To investigate the safety and efficacy of intravenous administration of a standard dose of glycoprotein-IIb/IIIa inhibitor tirofiban after vessel recanalization by mechanical thrombectomy in acute ischemic stroke. A consecutive series of patients (n=112) undergoing endovascular ischemic stroke intervention therapy were enrolled. 81 patients were eligible for intravenous (IV) tirofiban treatment for 24 hours after mechanical thrombectomy. The incidence of symptomatic intracranial hemorrhage (sICH), death, National Institutes of Health Stroke Scale (NIHSS) and modified Rankin scale (mRS) were assessed. In the 81 patients receiving tirofiban, 52 patients (64.2%) were treated with IV rt-PA before mechanical thrombectomy. sICH was found in 2 (2.5%) patients with no fatal ICH. Four patients died during 3 months after stroke onset. Successful recanalization with thrombolysis in cerebral infarction (TICI) score ≥2b was achieved in 75 of 81 patients (92.6%) after mechanical thrombectomy. The average number of passes with Solitaire stent retriever was 1.3. At 3 months, 55 of 81 patients (67.9%) had favorable outcomes (mRS<=2). The intravenous application of a standard dose of tirofiban post-Solitaire stent retriever thrombectomy and intravenous thrombolysis appears to be safe and relatively effective in acute ischemic stroke.

Highlights

Intravenous rt-PA is the first-line treatment in acute ischemic stroke (AIS) within 4.5 hours of symptom onset, its use is limited by a narrow therapeutic time window and relatively poor revascularization rates
Tirofiban after Thrombectomy in Stroke retrievers has been recommended as the first-line treatment in AIS patients with large vessel occlusions (LVO) based on the new American Heart Association/American Stroke Association (AHA/ASA) clinical guidelines [14]
The indications for tirofiban administration after endovascular therapy were as follows: 1) establishing a clinical diagnosis of AIS, 2) presence of intracranial LVO, 3) utilization of a second-generation mechanical thrombectomy device (Solitaire stent) for endovascular therapy, 4) vessel recanalization (TICI≥1), 5) no intracerebral hemorrhage (ICH) seen on computed tomographic (CT) head

Summary

Introduction

Intravenous rt-PA is the first-line treatment in acute ischemic stroke (AIS) within 4.5 hours of symptom onset, its use is limited by a narrow therapeutic time window and relatively poor revascularization rates.
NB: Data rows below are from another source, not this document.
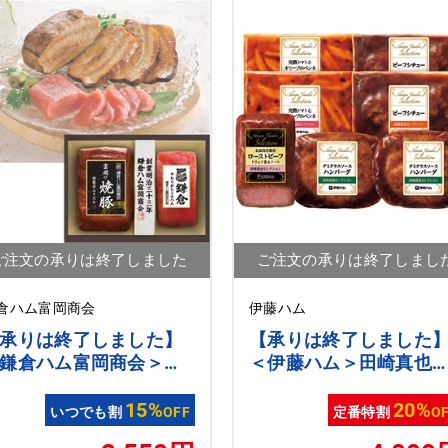
ご注文の承りは終了しました
ご注文の承りは終了しまし
倉ハム富岡商会
伊藤ハム
承りは終了しました】
【承りは終了しました
鎌倉ハム富岡商会＞富
＜伊藤ハム＞田崎真也
の焼豚とヒレ生ハムの
レクション ローストビ
合せギフト[nh]
15%
フと洋食セット[ito_top]
20%
いつでも割
OFF
定番特割
O
[ito_left][ito_bn]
The recently published five multicenter prospective randomized trials have demonstrated the utility and benefit of second-generation mechanical thrombectomy (MT) devices (primarily stent retrievers) among patients with AIS due to LVO [9,10,11,12,13]. An inherent risk of endovascular therapies involving MT (stent retriever/aspiration), angioplasty and stenting is the associated damage to the inner endothelial cell lining of a blood vessel, which leads to local platelet aggregation and subsequent early reocclusion and resultant thromboembolic complications [17, 18]. Some studies have considered the usage of tirofiban to prevent early reocclusion and mitigate thromboembolic complications as an adjunct to endovascular therapy [17, 22] This application serves as an adjunct to MT in order to prevent local platelet aggregation [23, 24].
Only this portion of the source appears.